The following articles were in the June 4th issue of iaedp Eating Disorders in the News E-Newsletter.  We invite your opinions, insights, and reflections on these stories!

Cheerleaders at Risk for Eating Disorders, Study Finds
By LiveScience Staff
posted: 02 June 2010 09:07 am ET      
College cheerleaders are at high risk for body image issues and eating disorders, according to a new study that suggests they are affected by how revealing their uniforms are. The study of 136 Division-I and Division-II college cheerleaders looked at whether uniforms that bared their midriffs had any affect on eating disorder incidence or body image dissatisfaction. Participants were surveyed for weight, height and perceived ideal weight.

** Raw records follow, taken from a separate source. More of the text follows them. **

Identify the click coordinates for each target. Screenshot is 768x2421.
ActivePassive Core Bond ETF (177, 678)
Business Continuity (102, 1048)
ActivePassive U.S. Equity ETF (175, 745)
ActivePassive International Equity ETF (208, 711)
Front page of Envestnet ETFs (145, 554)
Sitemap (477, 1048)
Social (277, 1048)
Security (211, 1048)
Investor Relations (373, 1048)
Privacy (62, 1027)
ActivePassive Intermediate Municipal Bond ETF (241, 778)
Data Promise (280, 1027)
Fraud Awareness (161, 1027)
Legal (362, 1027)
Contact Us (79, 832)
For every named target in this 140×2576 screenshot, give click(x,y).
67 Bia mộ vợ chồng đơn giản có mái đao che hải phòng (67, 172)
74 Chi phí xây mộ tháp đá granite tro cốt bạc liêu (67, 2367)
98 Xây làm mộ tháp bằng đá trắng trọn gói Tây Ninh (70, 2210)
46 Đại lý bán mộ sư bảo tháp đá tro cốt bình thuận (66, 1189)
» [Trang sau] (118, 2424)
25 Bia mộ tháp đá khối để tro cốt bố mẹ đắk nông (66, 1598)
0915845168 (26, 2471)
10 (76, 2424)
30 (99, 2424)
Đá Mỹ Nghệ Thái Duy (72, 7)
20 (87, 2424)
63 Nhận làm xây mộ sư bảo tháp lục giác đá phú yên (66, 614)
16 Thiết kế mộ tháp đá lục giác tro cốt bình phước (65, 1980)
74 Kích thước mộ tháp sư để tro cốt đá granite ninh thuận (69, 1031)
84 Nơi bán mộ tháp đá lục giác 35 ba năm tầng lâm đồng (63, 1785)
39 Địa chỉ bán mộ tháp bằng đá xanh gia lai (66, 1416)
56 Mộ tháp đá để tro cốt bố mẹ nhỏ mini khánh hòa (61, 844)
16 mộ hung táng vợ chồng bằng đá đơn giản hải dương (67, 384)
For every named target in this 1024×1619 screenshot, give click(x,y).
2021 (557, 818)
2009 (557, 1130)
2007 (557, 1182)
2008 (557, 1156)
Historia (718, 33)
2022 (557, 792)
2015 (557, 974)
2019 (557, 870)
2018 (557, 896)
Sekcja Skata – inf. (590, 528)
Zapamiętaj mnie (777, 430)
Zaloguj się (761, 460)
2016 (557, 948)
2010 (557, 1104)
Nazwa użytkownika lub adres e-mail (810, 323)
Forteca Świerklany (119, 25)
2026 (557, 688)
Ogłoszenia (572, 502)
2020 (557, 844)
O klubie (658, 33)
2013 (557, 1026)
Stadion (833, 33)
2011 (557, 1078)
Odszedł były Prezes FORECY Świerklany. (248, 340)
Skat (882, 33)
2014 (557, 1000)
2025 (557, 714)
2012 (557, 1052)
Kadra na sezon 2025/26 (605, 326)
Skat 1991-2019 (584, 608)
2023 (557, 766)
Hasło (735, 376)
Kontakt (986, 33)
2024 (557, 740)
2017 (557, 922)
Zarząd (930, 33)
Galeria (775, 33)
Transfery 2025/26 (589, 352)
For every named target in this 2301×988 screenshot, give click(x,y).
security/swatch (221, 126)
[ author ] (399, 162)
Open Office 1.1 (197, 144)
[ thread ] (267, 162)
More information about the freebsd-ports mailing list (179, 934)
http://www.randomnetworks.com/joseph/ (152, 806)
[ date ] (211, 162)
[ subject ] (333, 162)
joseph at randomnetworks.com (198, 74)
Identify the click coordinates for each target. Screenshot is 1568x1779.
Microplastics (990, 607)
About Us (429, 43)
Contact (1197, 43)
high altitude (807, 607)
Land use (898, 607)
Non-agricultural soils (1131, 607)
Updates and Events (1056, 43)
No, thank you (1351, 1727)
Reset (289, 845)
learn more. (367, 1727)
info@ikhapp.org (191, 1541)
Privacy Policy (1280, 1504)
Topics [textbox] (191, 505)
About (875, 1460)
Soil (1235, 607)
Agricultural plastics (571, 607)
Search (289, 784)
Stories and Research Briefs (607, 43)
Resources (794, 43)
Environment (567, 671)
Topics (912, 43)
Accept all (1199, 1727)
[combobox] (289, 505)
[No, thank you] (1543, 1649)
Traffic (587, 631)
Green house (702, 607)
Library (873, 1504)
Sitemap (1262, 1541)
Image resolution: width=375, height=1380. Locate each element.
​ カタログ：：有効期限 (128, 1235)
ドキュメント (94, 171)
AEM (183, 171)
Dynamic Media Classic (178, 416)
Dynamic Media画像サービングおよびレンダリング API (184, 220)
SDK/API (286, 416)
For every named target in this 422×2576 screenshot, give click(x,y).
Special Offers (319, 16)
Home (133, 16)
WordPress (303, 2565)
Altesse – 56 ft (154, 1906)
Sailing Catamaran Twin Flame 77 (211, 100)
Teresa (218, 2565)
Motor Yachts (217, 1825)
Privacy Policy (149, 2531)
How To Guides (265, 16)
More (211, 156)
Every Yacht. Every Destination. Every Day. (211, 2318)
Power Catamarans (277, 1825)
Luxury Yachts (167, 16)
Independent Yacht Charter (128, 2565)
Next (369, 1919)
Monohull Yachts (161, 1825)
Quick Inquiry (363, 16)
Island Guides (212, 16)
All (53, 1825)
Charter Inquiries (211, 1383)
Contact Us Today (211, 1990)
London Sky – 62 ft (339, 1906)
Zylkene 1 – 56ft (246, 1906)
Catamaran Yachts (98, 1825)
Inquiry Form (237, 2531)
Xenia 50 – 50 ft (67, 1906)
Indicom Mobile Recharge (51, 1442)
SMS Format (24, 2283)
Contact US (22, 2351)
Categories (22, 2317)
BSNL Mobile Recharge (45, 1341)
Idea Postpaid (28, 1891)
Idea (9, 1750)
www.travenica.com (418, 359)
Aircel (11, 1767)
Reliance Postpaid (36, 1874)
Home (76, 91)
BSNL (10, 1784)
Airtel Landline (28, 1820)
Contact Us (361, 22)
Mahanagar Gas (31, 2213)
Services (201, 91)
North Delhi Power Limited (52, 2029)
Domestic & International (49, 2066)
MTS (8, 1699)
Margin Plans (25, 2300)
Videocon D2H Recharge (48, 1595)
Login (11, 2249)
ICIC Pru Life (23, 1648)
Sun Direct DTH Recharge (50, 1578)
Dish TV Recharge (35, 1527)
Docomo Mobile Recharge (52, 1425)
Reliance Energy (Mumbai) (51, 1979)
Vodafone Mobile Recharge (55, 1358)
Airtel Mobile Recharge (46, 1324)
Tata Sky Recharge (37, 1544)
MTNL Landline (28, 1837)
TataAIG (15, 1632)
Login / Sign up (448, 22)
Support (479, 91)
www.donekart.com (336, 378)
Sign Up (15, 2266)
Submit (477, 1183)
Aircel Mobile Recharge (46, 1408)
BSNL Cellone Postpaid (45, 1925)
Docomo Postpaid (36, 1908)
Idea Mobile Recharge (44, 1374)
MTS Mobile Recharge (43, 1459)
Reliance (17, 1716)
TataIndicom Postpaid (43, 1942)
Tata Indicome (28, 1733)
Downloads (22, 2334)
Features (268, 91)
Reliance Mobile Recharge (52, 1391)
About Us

Eating Disorders Go Untreated as Experts Debate Definitions
By Rachael Rettner, LiveScience Staff Writer
posted: 23 May 2010 05:16 am ET
Anorexia and bulimia are probably the most familiar types of eating disorders, but they are not the most common. Some 50 to 60 percent of patients don’t quite make the cut to be diagnosed with full-blown anorexia or bulimia, and are instead classified as having an eating disorder “not otherwise specified” (EDNOS).  But this group is so vast, and the cases within it so diverse, that many in the field believe it creates more problems than it does solutions in terms of treating patients and understanding the syndromes. Patients lumped into this unspecified group can also have misperceptions about their condition, thinking it is not as serious as anorexia or bulimia. But in fact, recent studies have found that there really isn’t a medical difference between the three recognized types of eating disorders.  Source:

Top 10 Controversial Psychiatric Disorders
Live – Stephanie Pappas, Contributor
The proposed revisions of the Diagnostic and Statistical Manual of Mental Disorders (DSM) have spurred debate over what illnesses to include in the essential psychiatric handbook. Everything from gender identity disorder to childhood mood swings has come under fire, and it’s not the first time. The history of psychiatry is littered with impassioned fights over controversial diagnoses.   Source:

Editorial Note:  iaedp does not endorse the content of any news story; we only report it.  It is not our goal to approve or condemn any news printed in our newsletter; our purpose is to inform our expert membership with the hope that they will comment on the various written articles (when available on the site of origination or participate in discussion with other iaedp members here on our blog). We believe that current events and news/publicity regarding eating disorders are pertinent in many ways to influence patient care, create awareness, understand how media information (or mis-information) may influence our clients and their families, and be knowledgeable about new research.